_TASK REQUIREMENTS_
Write out the records below from the first line through the line containing "Exhorta Poder Legislativo", leaving out any pictures.
---------- DATA
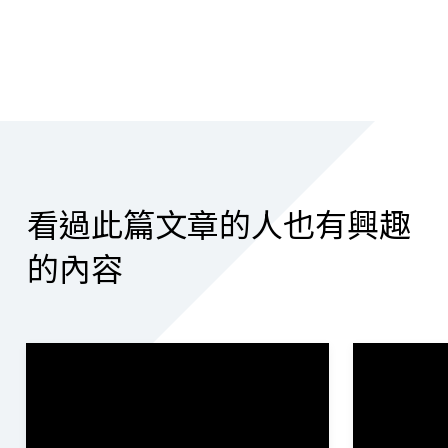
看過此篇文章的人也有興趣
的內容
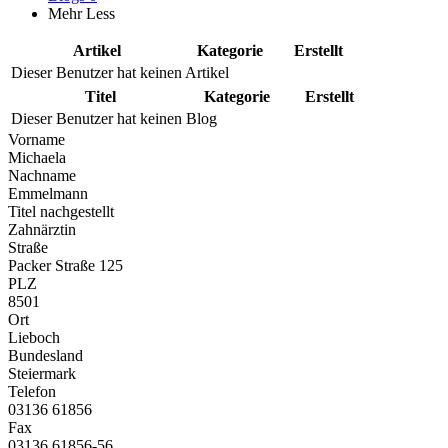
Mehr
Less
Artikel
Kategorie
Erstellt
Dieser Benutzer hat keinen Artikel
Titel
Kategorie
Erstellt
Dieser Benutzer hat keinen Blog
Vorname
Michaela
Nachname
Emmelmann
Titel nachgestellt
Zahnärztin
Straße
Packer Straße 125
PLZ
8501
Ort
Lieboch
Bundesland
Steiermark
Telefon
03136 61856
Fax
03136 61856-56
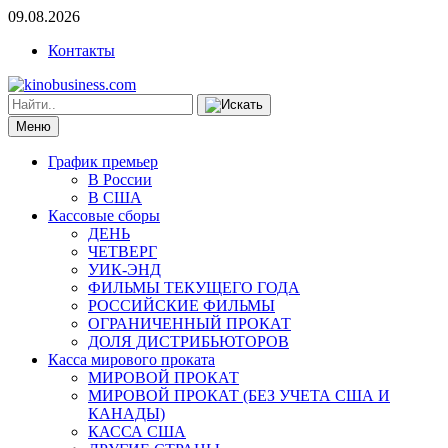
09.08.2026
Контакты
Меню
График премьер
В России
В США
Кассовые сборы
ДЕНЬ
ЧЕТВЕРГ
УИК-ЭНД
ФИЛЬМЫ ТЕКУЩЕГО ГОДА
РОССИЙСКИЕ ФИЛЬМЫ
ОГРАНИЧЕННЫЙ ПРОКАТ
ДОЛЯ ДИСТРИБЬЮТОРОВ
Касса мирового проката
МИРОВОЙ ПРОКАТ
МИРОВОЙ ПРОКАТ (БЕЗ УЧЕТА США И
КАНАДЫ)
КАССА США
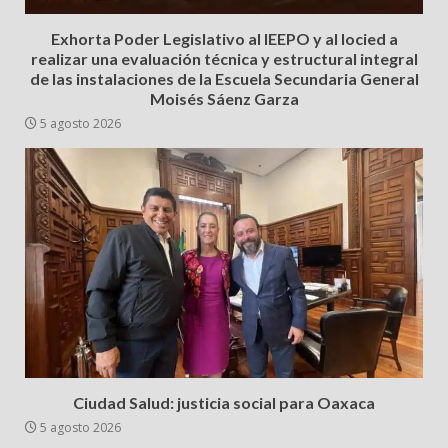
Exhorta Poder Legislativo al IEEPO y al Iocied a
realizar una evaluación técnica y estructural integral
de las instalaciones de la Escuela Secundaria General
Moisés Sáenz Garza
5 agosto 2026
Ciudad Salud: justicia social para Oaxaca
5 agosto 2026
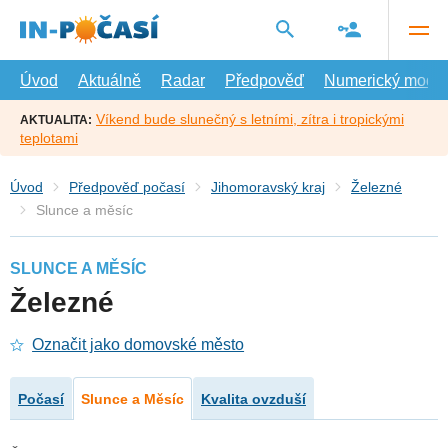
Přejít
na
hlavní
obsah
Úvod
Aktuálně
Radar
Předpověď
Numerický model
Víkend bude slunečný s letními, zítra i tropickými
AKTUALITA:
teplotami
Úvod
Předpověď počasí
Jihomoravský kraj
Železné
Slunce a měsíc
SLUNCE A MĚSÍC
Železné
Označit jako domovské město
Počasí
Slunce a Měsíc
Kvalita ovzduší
--------------------
_SOLUTION_
看過此篇文章的人也有興趣
的內容
Mehr
Less
Artikel
Kategorie
Erstellt
Dieser Benutzer hat keinen Artikel
Titel
Kategorie
Erstellt
Dieser Benutzer hat keinen Blog
Vorname
Michaela
Nachname
Emmelmann
Titel nachgestellt
Zahnärztin
Straße
Packer Straße 125
PLZ
8501
Ort
Lieboch
Bundesland
Steiermark
Telefon
03136 61856
Fax
03136 61856-56
09.08.2026
Контакты
Меню
График премьер
В России
В США
Кассовые сборы
ДЕНЬ
ЧЕТВЕРГ
УИК-ЭНД
ФИЛЬМЫ ТЕКУЩЕГО ГОДА
РОССИЙСКИЕ ФИЛЬМЫ
ОГРАНИЧЕННЫЙ ПРОКАТ
ДОЛЯ ДИСТРИБЬЮТОРОВ
Касса мирового проката
МИРОВОЙ ПРОКАТ
МИРОВОЙ ПРОКАТ (БЕЗ УЧЕТА США И
КАНАДЫ)
КАССА США
Exhorta Poder Legislativo al IEEPO y al Iocied a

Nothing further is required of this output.